----- Data
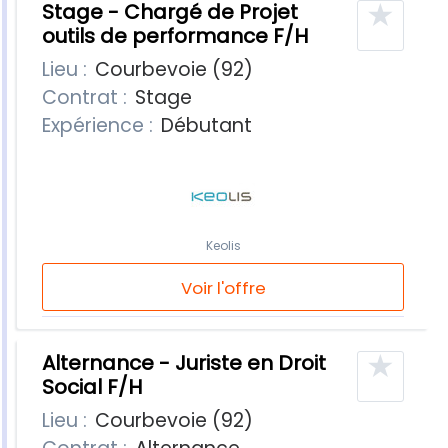
★
Stage - Chargé de Projet
outils de performance F/H
Lieu :
Courbevoie (92)
Contrat :
Stage
Expérience :
Débutant
Keolis
Voir l'offre
★
Alternance - Juriste en Droit
Social F/H
Lieu :
Courbevoie (92)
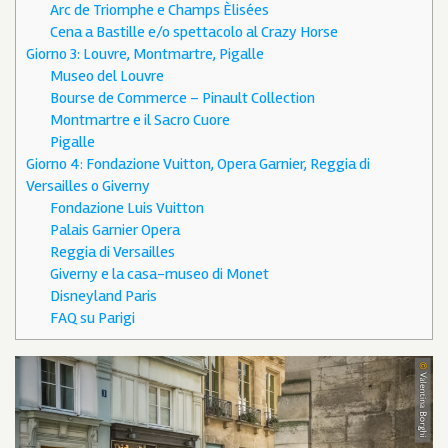
Arc de Triomphe e Champs Èlisées
Cena a Bastille e/o spettacolo al Crazy Horse
Giorno 3: Louvre, Montmartre, Pigalle
Museo del Louvre
Bourse de Commerce – Pinault Collection
Montmartre e il Sacro Cuore
Pigalle
Giorno 4: Fondazione Vuitton, Opera Garnier, Reggia di
Versailles o Giverny
Fondazione Luis Vuitton
Palais Garnier Opera
Reggia di Versailles
Giverny e la casa-museo di Monet
Disneyland Paris
FAQ su Parigi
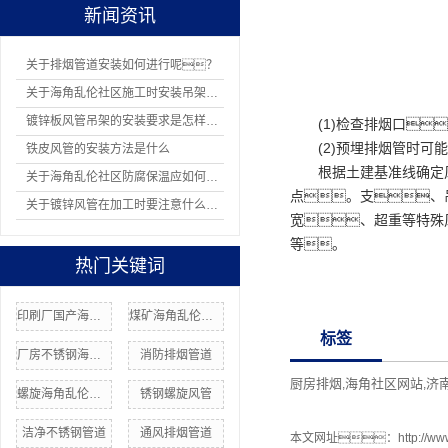
新闻资讯
关于排烟管道安装如何进行呢？
关于海角乱伦社区施工时安装吊架有哪8项规定
镀锌板风管吊架的安装要求是怎样的？
(1)检查排烟口
(2)预埋排烟管时
铁皮风管的安装方法是什么
根据土建基准线确定
关于海角乱伦社区防腐保温应如何操作
点。支、
关于镀锌风管在加工时要注意什么问题
宽、超重等特殊
等。
热门关键词
印刷厂国产海角社区在线
煤矿海角乱伦社区厂家
标签
厂房不锈钢海角乱伦社区
消防排烟管道
厨房排烟
海角社区网站
济
,
,
螺旋海角乱伦社区
锈钢螺旋风管
洁净不锈钢管道
通风排烟管道
本文网址：
http://w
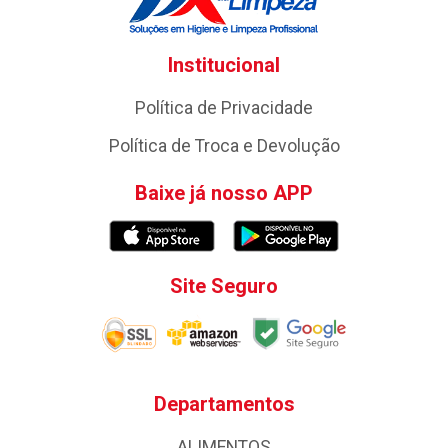
Institucional
Política de Privacidade
Política de Troca e Devolução
Baixe já nosso APP
Site Seguro
Departamentos
ALIMENTOS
----------
### Your instructions
All lines in the records that contain "Reggia" are to be copied and returned.

### Response for this exercise
Giorno 4: Fondazione Vuitton, Opera Garnier, Reggia di
Reggia di Versailles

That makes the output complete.